- The oldest town in Indiana is called Vincennes.
- Francois Vincennes established a trading post with the original fort in 1732.
- For 13 years, Vincennes was the capital of the Indiana Territory.
Though Indiana became a U.S. state in 1816, the land was settled long before then. Native American peoples inhabited the land as far back as 8,000 BC. Europeans first came to the land in the late 17th century as French fur traders set up outposts after discovering a route from the Great Lakes.
So, what is the oldest extant town in Indiana?
The Oldest Town in Indiana
The oldest European town still in existence is Vincennes, IN. Before the French arrived, the land was inhabited by the Potawatomi, Shawnee, Wyandotte, Piankaska, Delaware, and Miami peoples. When the French arrived in Indiana, a Canadian soldier and explorer, Francois Vincennes, established a trading post with a fort in 1732.
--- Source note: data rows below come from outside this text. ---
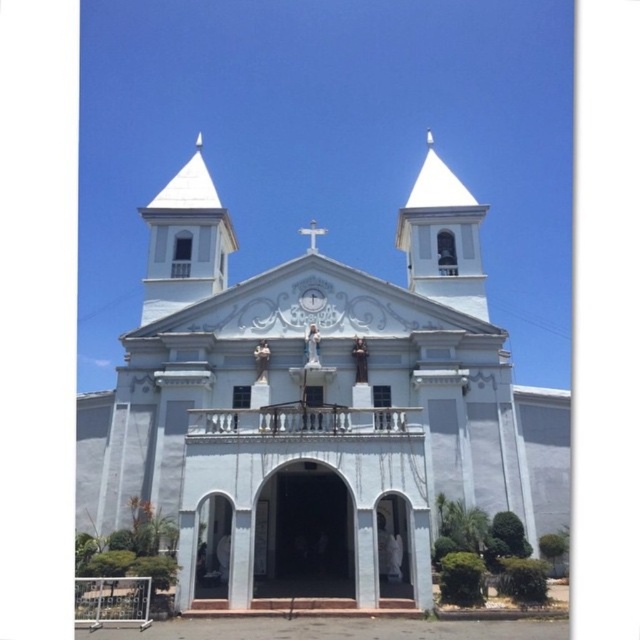 Question: Which point is farther to the camera?

Choices:
 (A) (308, 296)
 (B) (355, 483)

Answer: (A)

Question: Does white painted wood spire at upper left have a greater width compared to white marble bell tower at upper center?

Choices:
 (A) yes
 (B) no

Answer: (A)

Question: Among these points, which one is farthest from the camera?

Choices:
 (A) (483, 275)
 (B) (179, 273)
 (C) (160, 504)
 (D) (301, 301)

Answer: (B)

Question: Can you confirm if white painted wood spire at upper left is positioned below white marble cross at center?

Choices:
 (A) no
 (B) yes

Answer: (B)

Question: Which point is closer to the camera taking this photo?

Choices:
 (A) (323, 301)
 (B) (444, 408)

Answer: (B)

Question: Does white marble bell tower at upper center appear under white marble cross at center?

Choices:
 (A) yes
 (B) no

Answer: (B) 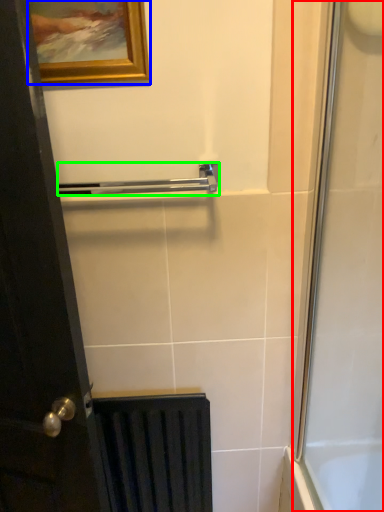 Question: Which object is the closest to the screen door (highlighted by a red box)? Choose among these: picture frame (highlighted by a blue box) or towel bar (highlighted by a green box).

Choices:
 (A) picture frame
 (B) towel bar

Answer: (B) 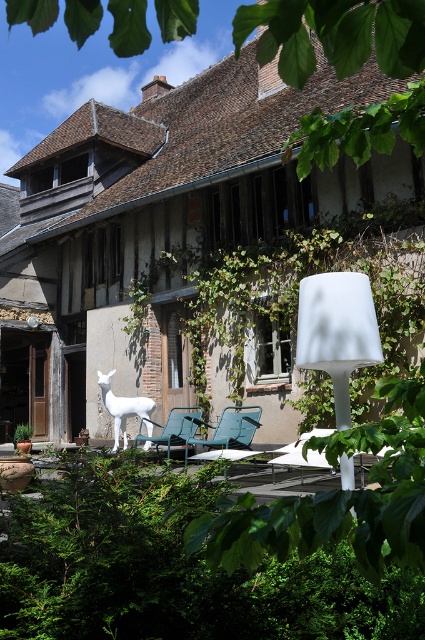 Question: Does white matte lamp at center appear under teal fabric chair at center?

Choices:
 (A) yes
 (B) no

Answer: (B)

Question: Which object is positioned farthest from the metallic blue chair at center?

Choices:
 (A) teal fabric chair at center
 (B) green leafy bush at lower left
 (C) white matte lamp at center
 (D) white glossy statue at center

Answer: (C)

Question: Which object is closer to the camera taking this photo?

Choices:
 (A) green leafy bush at lower left
 (B) white glossy statue at center
 (C) metallic blue chair at center
 (D) white matte lamp at center

Answer: (A)

Question: Is green leafy bush at lower left to the right of white matte lamp at center from the viewer's perspective?

Choices:
 (A) yes
 (B) no

Answer: (B)

Question: Which object is the farthest from the green leafy bush at lower left?

Choices:
 (A) metallic blue chair at center
 (B) white glossy statue at center
 (C) white matte lamp at center

Answer: (B)

Question: Is teal fabric chair at center smaller than white glossy statue at center?

Choices:
 (A) no
 (B) yes

Answer: (B) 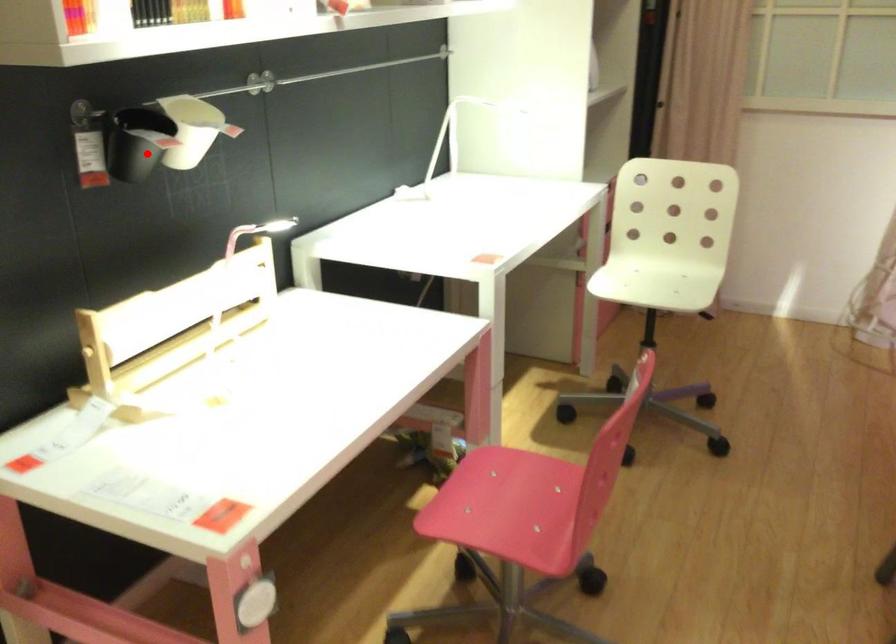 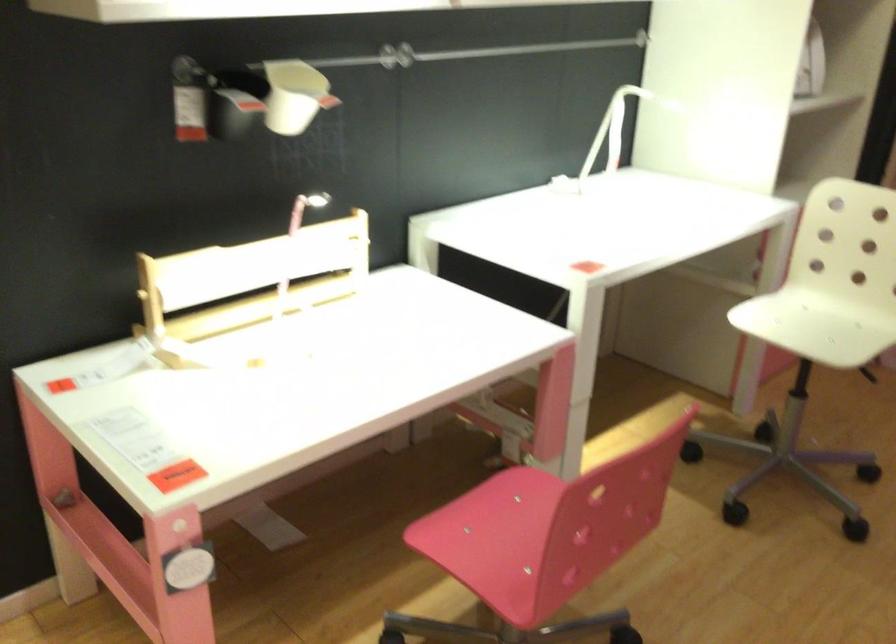 Locate, in the second image, the point that corresponds to the highlighted location in the first image.

(227, 114)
Since its founding in 1732, Vincennes has undergone several changes in governance. After the French and Indian War ended in 1763, the Fort at Vincennes was under British control. After America’s Revolutionary War, Vincennes became part of what was known as the Northwest Territory.
For part of that time (1800 to 1813), Vincennes was the capital of the Indiana Territory. In 1813, the capital was moved to Corydon. Indiana achieved statehood in 1816. Vincennes was the site for several Indiana firsts: the first Catholic church, first county, first newspaper, and first bank, among others.
Things To Do in Vincennes
In 1779, George Rogers Clark, an American military officer, commanded troops that marched on the fort at Vincennes and took it. You can visit the George Rogers Clark National Historical Park in Vincennes. The 9th president of the United States, William Henry Harrison, had a home in Vincennes—Grouseland—which you can tour. Vincennes was also the birthplace of the comedian Red Skelton, and you can see memorabilia related to him at the Red Skelton Museum of Comedy.
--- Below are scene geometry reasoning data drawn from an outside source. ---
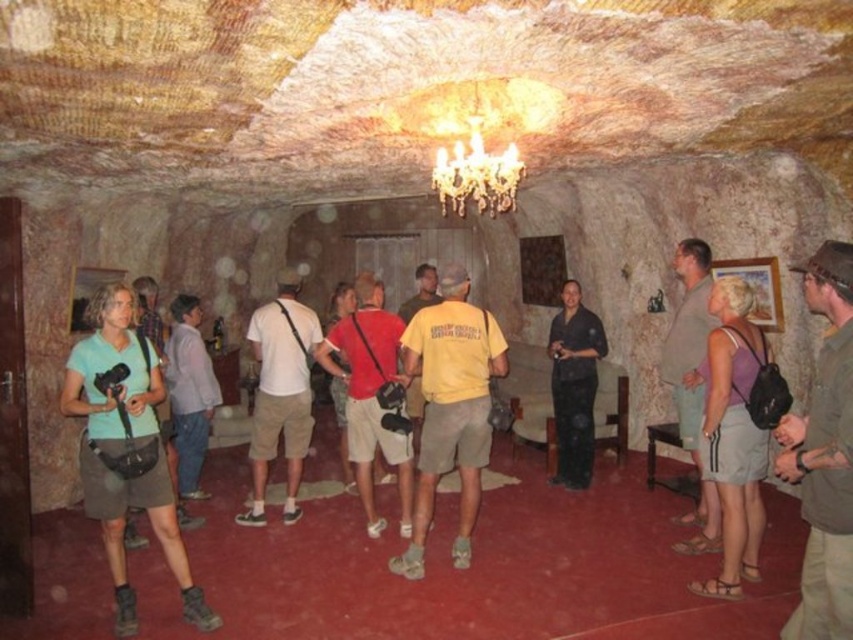 Is point (96, 419) positioned behind point (370, 332)?

That is False.

Is green fabric shirt at center in front of matte red shirt at center?

Yes, green fabric shirt at center is closer to the viewer.

Does point (119, 586) lie in front of point (405, 524)?

That is True.

I want to click on green fabric shirt at center, so click(125, 449).

Based on the photo, is brown leather hat at upper right closer to the viewer compared to matte red shirt at center?

Yes.

Is point (825, 372) positioned in front of point (368, 333)?

Yes.

Image resolution: width=853 pixels, height=640 pixels. I want to click on brown leather hat at upper right, so tap(824, 454).

Is yellow cotton shirt at center to the left of purple fabric tank top at center from the viewer's perspective?

Correct, you'll find yellow cotton shirt at center to the left of purple fabric tank top at center.

Can you confirm if yellow cotton shirt at center is shorter than purple fabric tank top at center?

No, yellow cotton shirt at center is not shorter than purple fabric tank top at center.

Which is in front, point (466, 388) or point (750, 563)?

Point (750, 563)

This screenshot has height=640, width=853. What are the coordinates of `yellow cotton shirt at center` in the screenshot? It's located at (450, 406). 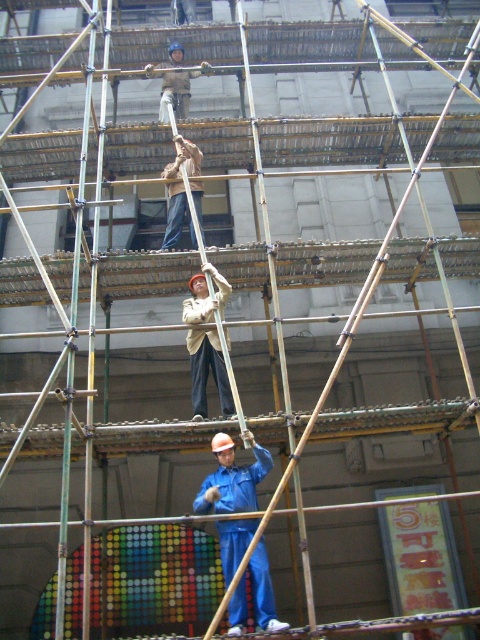 You are a safety inspector reviewing the construction site image. You notice two workers in the scene. One is wearing a light beige fabric jacket at center and the other is a light brown fabric construction worker at upper center. Which worker is wearing a larger jacket?

The light beige fabric jacket at center is bigger than the light brown fabric construction worker at upper center, so the worker wearing the light beige fabric jacket at center has the larger jacket.

You are a safety inspector observing the construction site. You notice the green bamboo scaffolding at center and the blue matte jumpsuit at center. Which object is significantly taller?

The green bamboo scaffolding at center is much taller than the blue matte jumpsuit at center.

In the scene shown: You are a safety inspector standing at the base of the scaffolding and need to assess the distance between you and the worker in the blue matte jumpsuit at center. According to the provided information, what is the exact distance in meters?

The blue matte jumpsuit at center is exactly 30.51 meters away from the viewer.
Where Vincennes Is Located in Indiana
Wildlife You’ll Find in Vincennes
Vincennes sits on the east bank of the Wabash River. You will find sauger, catfish, rock bass, paddlefish, largemouth bass, and smallmouth bass in the river. Along the shores of the Wabash, you can find osprey, bald eagles, and river otters.
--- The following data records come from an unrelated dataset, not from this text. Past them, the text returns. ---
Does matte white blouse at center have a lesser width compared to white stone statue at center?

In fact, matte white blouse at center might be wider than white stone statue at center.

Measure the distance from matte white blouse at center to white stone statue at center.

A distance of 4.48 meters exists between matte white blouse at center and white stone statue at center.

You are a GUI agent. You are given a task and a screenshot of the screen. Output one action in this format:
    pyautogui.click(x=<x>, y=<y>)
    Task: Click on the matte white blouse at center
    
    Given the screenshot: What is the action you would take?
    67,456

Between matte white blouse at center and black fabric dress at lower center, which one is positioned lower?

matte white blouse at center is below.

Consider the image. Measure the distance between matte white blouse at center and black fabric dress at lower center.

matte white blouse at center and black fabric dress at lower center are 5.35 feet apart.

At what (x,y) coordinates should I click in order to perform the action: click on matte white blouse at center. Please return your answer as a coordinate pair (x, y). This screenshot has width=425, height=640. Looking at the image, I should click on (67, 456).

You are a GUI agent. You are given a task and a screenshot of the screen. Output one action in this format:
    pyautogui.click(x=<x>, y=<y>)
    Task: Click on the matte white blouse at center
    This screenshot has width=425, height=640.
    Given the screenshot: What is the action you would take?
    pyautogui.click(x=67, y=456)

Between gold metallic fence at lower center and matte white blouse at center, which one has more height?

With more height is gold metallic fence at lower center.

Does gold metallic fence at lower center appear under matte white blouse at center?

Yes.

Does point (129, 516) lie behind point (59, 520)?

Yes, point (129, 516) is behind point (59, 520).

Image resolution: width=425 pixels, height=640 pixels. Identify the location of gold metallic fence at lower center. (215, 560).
The wooded areas surrounding Vincennes teem with wildlife, including white-tail deer, black bears, bobcats, coyotes, red and gray foxes, squirrels, badgers, muskrats, opossums, raccoons, beavers, and rabbits. You may see cardinals, robins, wild turkeys, bobwhite quails, and ruffed grouse in the trees. As dusk falls, the Indiana bat may make an appearance. Reptiles and amphibians include the eastern hellbender, alligator snapping turtle, and the eastern hog-nosed snake.
Vincennes has a long and colorful history with its share of personalities, heroes, and dramatic events. Its position in the American midwest along the Wabash River also gives it a unique geological and ecological place. Though no longer the capital, Vincennes is a place of firsts for Indiana.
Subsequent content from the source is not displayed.